* **RECORDS SUPPLIED**:
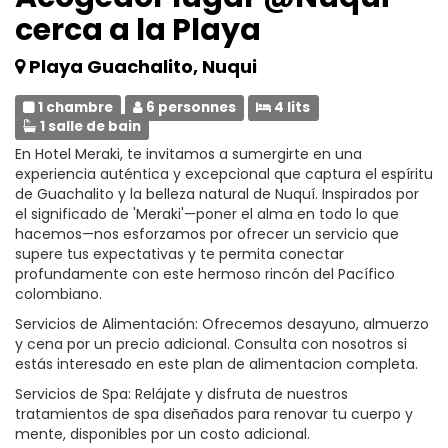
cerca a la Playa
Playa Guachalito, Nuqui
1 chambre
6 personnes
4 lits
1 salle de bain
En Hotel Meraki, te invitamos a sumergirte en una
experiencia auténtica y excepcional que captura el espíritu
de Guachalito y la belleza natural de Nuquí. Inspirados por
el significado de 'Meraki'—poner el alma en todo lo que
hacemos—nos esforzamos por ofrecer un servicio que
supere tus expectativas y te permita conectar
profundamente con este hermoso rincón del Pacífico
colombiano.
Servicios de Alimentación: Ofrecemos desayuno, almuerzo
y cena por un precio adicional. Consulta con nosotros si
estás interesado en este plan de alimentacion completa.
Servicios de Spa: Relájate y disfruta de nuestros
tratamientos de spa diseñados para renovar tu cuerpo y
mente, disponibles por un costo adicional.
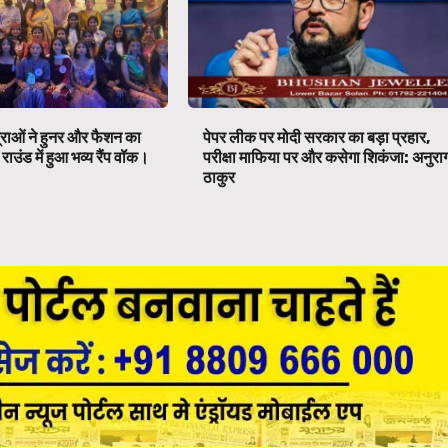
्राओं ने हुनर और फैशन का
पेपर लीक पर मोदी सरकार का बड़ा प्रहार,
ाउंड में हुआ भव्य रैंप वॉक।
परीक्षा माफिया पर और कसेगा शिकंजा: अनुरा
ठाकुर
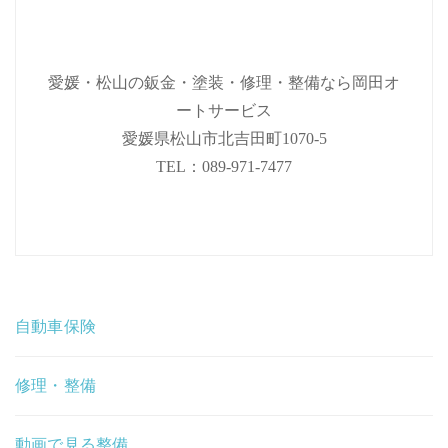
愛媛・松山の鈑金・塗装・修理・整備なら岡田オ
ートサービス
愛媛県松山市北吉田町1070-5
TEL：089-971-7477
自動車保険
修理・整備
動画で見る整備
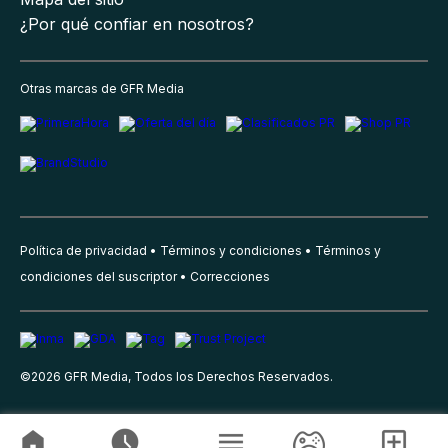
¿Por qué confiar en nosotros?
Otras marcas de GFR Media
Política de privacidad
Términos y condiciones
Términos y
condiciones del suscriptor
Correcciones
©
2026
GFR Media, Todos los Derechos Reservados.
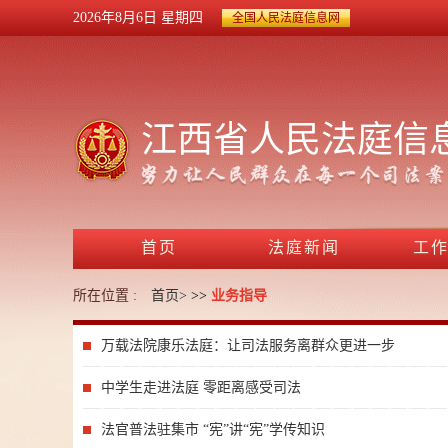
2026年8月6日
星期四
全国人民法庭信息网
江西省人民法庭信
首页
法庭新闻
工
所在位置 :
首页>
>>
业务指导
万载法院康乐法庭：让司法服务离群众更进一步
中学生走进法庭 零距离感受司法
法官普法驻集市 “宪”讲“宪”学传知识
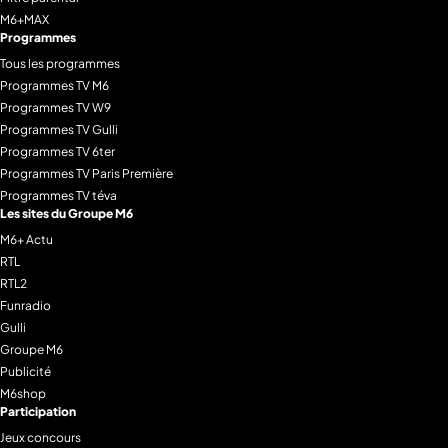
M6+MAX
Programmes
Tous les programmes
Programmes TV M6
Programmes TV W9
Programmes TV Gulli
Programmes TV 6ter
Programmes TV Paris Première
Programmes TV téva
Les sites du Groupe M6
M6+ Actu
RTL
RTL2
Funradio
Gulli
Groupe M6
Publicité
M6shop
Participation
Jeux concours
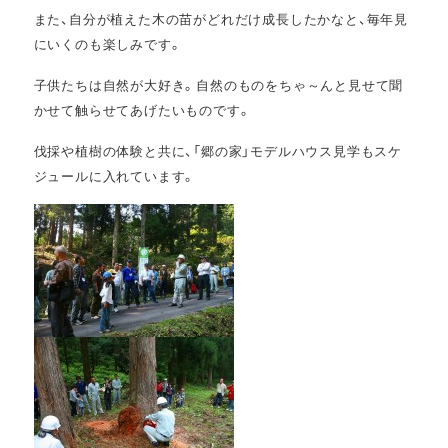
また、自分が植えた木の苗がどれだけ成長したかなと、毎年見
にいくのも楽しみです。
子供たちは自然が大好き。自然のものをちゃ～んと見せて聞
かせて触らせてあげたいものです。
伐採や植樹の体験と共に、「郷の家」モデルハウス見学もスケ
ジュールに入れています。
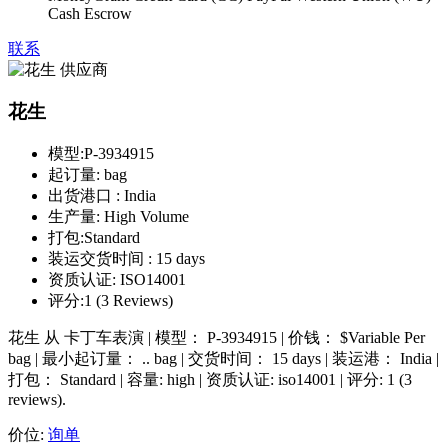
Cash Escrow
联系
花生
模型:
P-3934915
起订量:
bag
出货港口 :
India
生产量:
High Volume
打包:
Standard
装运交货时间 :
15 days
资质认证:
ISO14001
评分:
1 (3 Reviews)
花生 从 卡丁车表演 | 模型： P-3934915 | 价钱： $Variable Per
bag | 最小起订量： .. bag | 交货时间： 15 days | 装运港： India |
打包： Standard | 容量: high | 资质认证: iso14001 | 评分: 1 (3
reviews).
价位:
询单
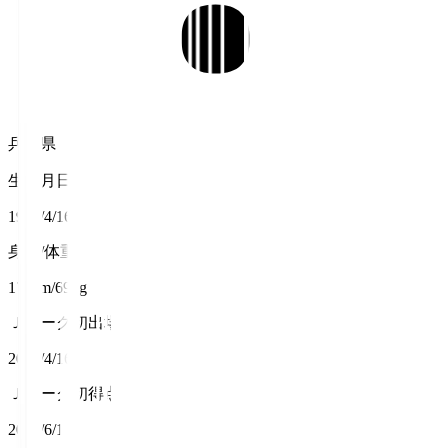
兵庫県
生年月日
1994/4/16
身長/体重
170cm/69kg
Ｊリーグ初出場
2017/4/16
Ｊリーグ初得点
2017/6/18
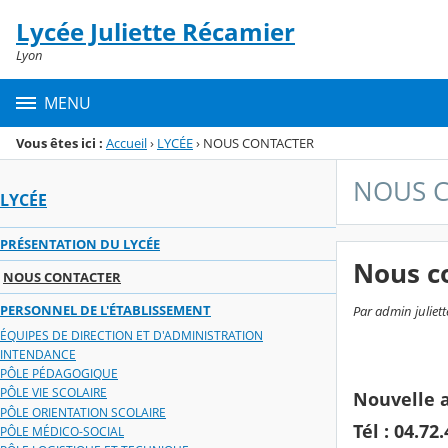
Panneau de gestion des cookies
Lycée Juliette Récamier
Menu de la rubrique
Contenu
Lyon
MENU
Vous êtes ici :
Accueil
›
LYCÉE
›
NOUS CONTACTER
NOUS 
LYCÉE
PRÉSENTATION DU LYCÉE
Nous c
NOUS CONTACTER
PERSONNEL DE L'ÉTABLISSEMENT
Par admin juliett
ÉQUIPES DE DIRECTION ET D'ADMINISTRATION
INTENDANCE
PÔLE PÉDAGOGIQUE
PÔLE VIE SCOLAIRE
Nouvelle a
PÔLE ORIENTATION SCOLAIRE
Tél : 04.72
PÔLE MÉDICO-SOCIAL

* **WHAT THE TASK REQUIRES**: Each line from the line holding "Par admin juliett" through the end of the material above is to be printed exactly, both ends included, and no other line is to appear.

* **ANSWER TO THIS PROBLEM**:
Par admin juliett
ÉQUIPES DE DIRECTION ET D'ADMINISTRATION
INTENDANCE
PÔLE PÉDAGOGIQUE
PÔLE VIE SCOLAIRE
Nouvelle a
PÔLE ORIENTATION SCOLAIRE
Tél : 04.72
PÔLE MÉDICO-SOCIAL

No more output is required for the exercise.